Gallery Stock Order Check

Published at05 Jan 2026
Created by
Easy 4 views
Like20

This problem asks whether a list of gallery stock widths is already in order. You are not supposed to sort the list yourself. You only check if the numbers are already arranged from left to right without ever going down.

That rule is called nondecreasing order. It means a number may stay the same as the one before it or become larger, but it should never become smaller. So a list like [12,18,18,21] is good, because it never drops. Repeated values are allowed.

But a list like [24,19,20] is not good, because the second value is smaller than the first one. As soon as that happens, the answer becomes false. A single-item list is always true, and an empty list is also true because there is no pair of values that breaks the rule.

The final answer is just yes or no. You read the list as it is, check each neighboring pair, and decide whether the order stays safe all the way to the end.

Example Input & Output

Example 1
Input
widths = [12,18,18,21]
Output
true
Explanation

The widths never decrease, so the rack can move directly to the gallery floor.

Example 2
Input
widths = [24,19,20]
Output
false
Explanation

The second entry breaks the nondecreasing order, signalling a rearrangement is needed.

Example 3
Input
widths = []
Output
true
Explanation

An empty manifest is trivially ordered, so the crew can proceed when the shipment arrives.

Algorithm Flow

Recommendation Algorithm Flow for Gallery Stock Order Check
Recommendation Algorithm Flow for Gallery Stock Order Check

Solution Approach

The best approach here is a single left-to-right scan that compares each value with the one immediately before it. The array counts as sorted when it never decreases, which means every value must be greater than or equal to the previous value. Because that rule depends only on neighboring pairs, you do not need to sort anything or build a copy of the list.

The important point is that this problem asks whether the list is already in nondecreasing order. It does not ask you to repair the order. That is why an O(n) scan is a better fit than making a sorted copy and comparing the two arrays. Sorting would do extra work and would also hide the simple rule the problem is actually testing.

In JavaScript, the core logic looks like this:

for (let i = 1; i < widths.length; i++) {
  if (widths[i] < widths[i - 1]) {
    return false;
  }
}
return true;

This works because the first backward step is enough to prove the full list is not ordered correctly. For example, in [2, 1, 3], the check fails immediately at index 1 because 1 is smaller than 2. There is no need to keep scanning after that.

This approach also handles edge cases naturally.
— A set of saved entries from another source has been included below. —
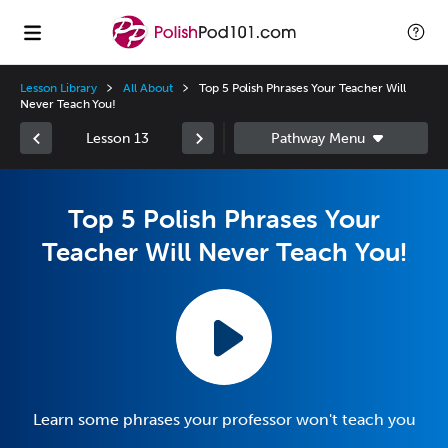
Lesson Library
All About
Top 5 Polish Phrases Your Teacher Will
Never Teach You!
Lesson 13
Top 5 Polish Phrases Your
Teacher Will Never Teach You!
Learn some phrases your professor won't teach you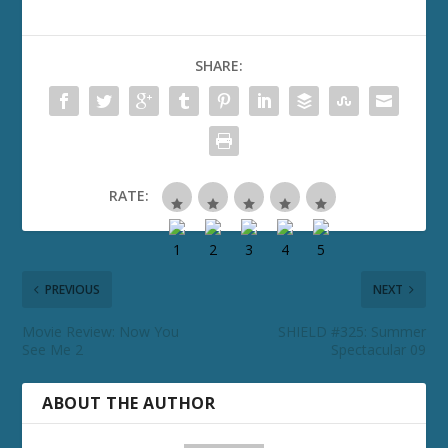
SHARE:
RATE:
PREVIOUS
NEXT
Movie Review: Now You
SHIELD #325: Summer
See Me 2
Spectacular 09
ABOUT THE AUTHOR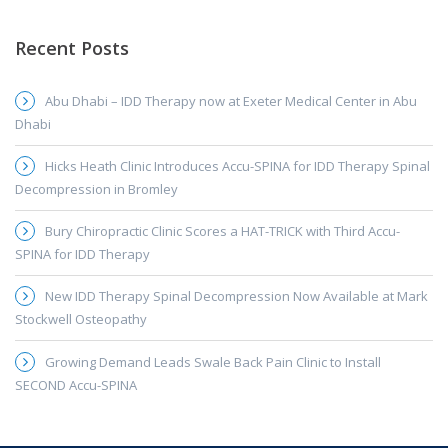
Recent Posts
Abu Dhabi – IDD Therapy now at Exeter Medical Center in Abu
Dhabi
Hicks Heath Clinic Introduces Accu-SPINA for IDD Therapy Spinal
Decompression in Bromley
Bury Chiropractic Clinic Scores a HAT-TRICK with Third Accu-
SPINA for IDD Therapy
New IDD Therapy Spinal Decompression Now Available at Mark
Stockwell Osteopathy
Growing Demand Leads Swale Back Pain Clinic to Install
SECOND Accu-SPINA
An empty array returns true because there is no pair that violates the rule. A one-element array also returns true for the same reason. Repeated values are allowed, so arrays like [10, 20, 20, 30] still pass because the order never goes down.

The time complexity is O(n) since each value is checked at most once. The space complexity is O(1) because the solution uses only a loop index and direct comparisons. That makes it both simple and efficient.

So the full strategy is: start from the second element, compare each value with the previous one, return false on the first decrease, and return true if the whole array stays nondecreasing.

Best Answers

java
class Solution {
    public boolean is_gallery_ordered(int[] nums) {
        for (int i = 0; i < nums.length - 1; i++) {
            if (nums[i] > nums[i+1]) return false;
        }
        return true;
    }
}